Und auch die Spenden umfassen trotz ihrer Höhe stets einen beschränkten Betrag. Wenn man sich ein Krankenhaus anschaut und sich fragt, wie viel Geld ihm zur Verfügung steht, will man dann nicht, dass es mit diesem Geld so viele Menschen wie möglich rettet? Will man nicht dass eine Abschätzung getroffen wird, wenn nicht allen geholfen werden kann?

Und es kann nicht allen geholfen werden. Medizinische Geräte sind teuer, Organe sind knapp, Ärztix und deren Zeit ebenfalls. Krankenhäuser sind wirtschaftlichen Zwängen unterworfen. Das ist nicht schön, aber unumgänglich. Wenn die Rettung eines Menschen wegen einer seltenen und schwer behandelbaren Krankheit so viel kostet, wie die Rettung von 100, dann gerät jeglicher gute Wille an eine Grenze. Beides geht häufig nicht.

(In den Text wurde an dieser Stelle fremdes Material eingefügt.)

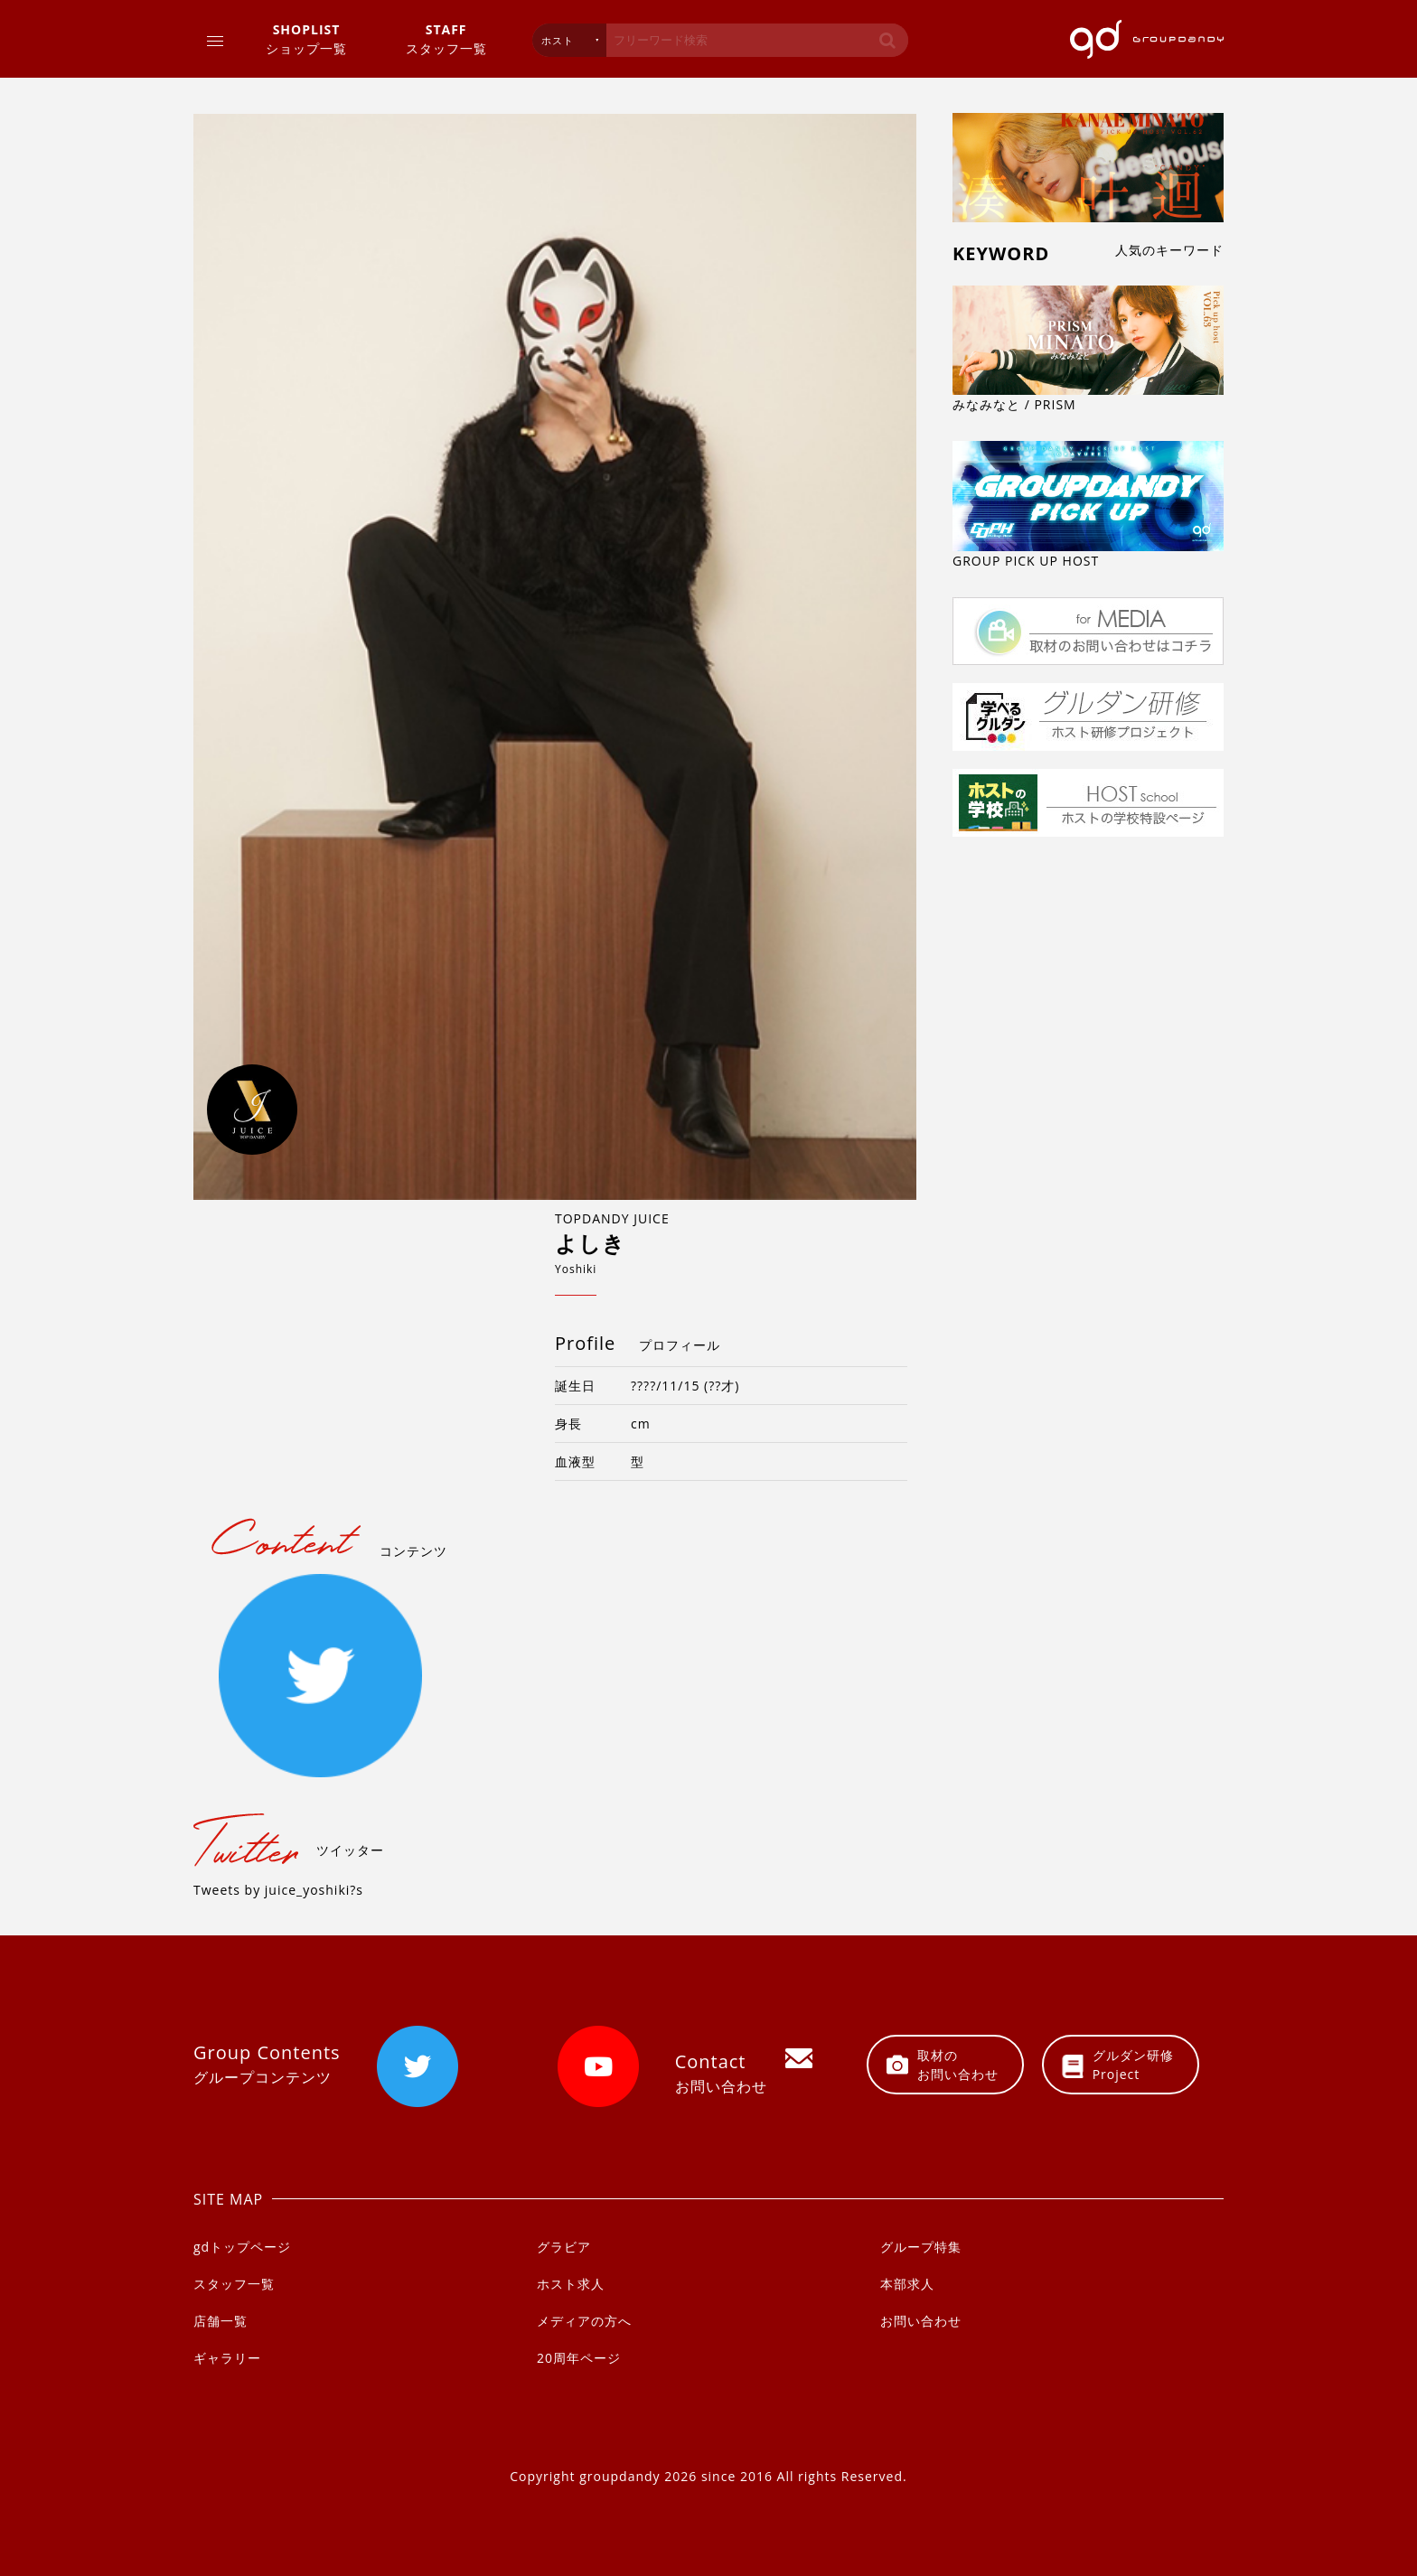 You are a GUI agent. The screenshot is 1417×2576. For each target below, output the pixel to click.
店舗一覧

Und wenn bei ALS keine Heilung und eventuell nicht einmal eine substantielle Hilfe für 0,008% der Weltbevölkerung zu erwarten ist, während der bloße Geldbetrag etwa bei Ärzte ohne Grenzen, der UNICEF oder ähnlichen Institutionen Tausende Leben retten könnte – dann fällt eine ernsthafte Auseinandersetzung mit der Frage, wo das Geld wohl besser aufgehoben wäre, schwer aus.

 

tl;dr

Obgleich es lobenswert ist, dass die ALSIceBucketChallenge viele Menschen zum spenden animiert, die vorher und eventuell auch danach nicht viel Geld für Wohltätige Zwecke locker machen, ist das Hauptaugenmerk auf ALS nur bedingt positiv. Die Krankheit ist verglichen mit anderen ebenfalls gefährlichen und mithin tödlichen Krankheiten verschwinden selten und zudem sind auch mit den eingenommenen Spendengeldern kaum Durchbrüche in der Forschung zu erwarten. Das heißt der Verhältnis von Spenden und den damit vermutlich gerettetem Leben ist denkbar schlecht und es gäbe viele Forschungen, die davon weitaus mehr profitieren könnten.

Die simple Erzeugung von neuen Spendengeldern, insbesondere von Jenen, die selten bis nie spenden und damit verbunden, dass sich die Spendenbereitschaft nicht auf ALS beschränkt, ist natürlich positiv zu werten.